Her body began to respond and she countered it by turning around to face Bron. “Fly safe, young’un.” Bron laughed. He wasn’t that much
younger than Tris, but she still teased him about it. She kissed him, and he was gone.
“I love you,” echoed inside her car as Tris sat with her foot on the brake. His voice, its scratchy, sexy tone, right there in the car. A freight train inched by in the pouring rain. Traffic was stopped.
Tris hadn’t told anyone, not even Danny, that she still heard Bron’s voice. Random words, now and then, things he’d said before. A real-time replay, but his voice, the sound of it was present, audible, and unmistakable. She hugged herself against her memory.
The Tetrix parking lot was pitch black when Tris pulled in at 4:20 a.m. Lights were on in the pilot area, and she could see Ross and Deter through the glass. She dragged her two black roller bags through executive parking, using the shortcut all the pilots took when Zorn and Willett weren’t around.
By the time she entered the hangar, the two men stood in front of the airplane, drinking coffee. Tris waved at them as she tried to roll both bags to the Astral’s baggage door at the same time. Grasping one bag with each hand, the larger one kept tipping over, and she had to pull it along as it scraped against the concrete floor. Neither man moved to help her. In a way, she appreciated that. Generally, common courtesy would rule, but given the lack of professional duties she had on this trip, she was pleased to be treated like one of the guys.
Ross called out to her.
“Just a minute,” she answered above the sound of a 737 taxiing by the hangar.
He leaned casually against the nose of the Astral.
“Ready for your first big international trip?”
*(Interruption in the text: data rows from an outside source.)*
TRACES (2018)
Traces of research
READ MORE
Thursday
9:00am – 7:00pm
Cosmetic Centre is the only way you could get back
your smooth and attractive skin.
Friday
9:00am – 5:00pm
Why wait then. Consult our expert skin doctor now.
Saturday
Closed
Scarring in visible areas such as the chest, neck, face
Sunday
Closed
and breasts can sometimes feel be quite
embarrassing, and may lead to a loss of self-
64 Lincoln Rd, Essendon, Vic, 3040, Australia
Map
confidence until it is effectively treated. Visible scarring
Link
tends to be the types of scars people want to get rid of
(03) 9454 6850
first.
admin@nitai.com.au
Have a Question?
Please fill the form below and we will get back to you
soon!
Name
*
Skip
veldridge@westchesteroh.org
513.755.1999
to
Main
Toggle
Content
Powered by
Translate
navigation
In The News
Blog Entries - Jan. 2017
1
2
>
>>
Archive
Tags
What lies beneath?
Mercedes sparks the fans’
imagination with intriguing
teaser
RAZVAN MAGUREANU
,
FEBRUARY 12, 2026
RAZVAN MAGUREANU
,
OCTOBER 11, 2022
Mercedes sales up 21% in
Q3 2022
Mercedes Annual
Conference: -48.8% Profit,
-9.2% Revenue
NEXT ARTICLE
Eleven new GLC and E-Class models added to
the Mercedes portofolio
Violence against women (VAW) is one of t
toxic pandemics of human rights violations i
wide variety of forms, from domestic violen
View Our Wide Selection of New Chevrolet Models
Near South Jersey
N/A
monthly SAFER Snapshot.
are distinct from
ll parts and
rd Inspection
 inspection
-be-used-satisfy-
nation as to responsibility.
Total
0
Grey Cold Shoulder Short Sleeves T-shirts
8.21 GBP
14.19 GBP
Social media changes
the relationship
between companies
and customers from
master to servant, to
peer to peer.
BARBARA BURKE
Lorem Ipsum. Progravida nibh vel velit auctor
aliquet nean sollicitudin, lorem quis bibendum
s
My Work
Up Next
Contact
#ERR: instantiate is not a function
“Oh yeah. I just wish I had more to do.”
“Nah. You don’t.” Ross grimaced. “Seriously. I’m not looking forward to this trip. The last time it went out, the crew had maintenance trouble in just about every city. So, when we decided to take a third crewmember, Deter begged Zorn to let us take a mechanic.” He checked himself immediately. “Oh. Sorry.”
So Tris wasn’t just an extra body, she was someone they were carrying instead of the mechanic they really needed.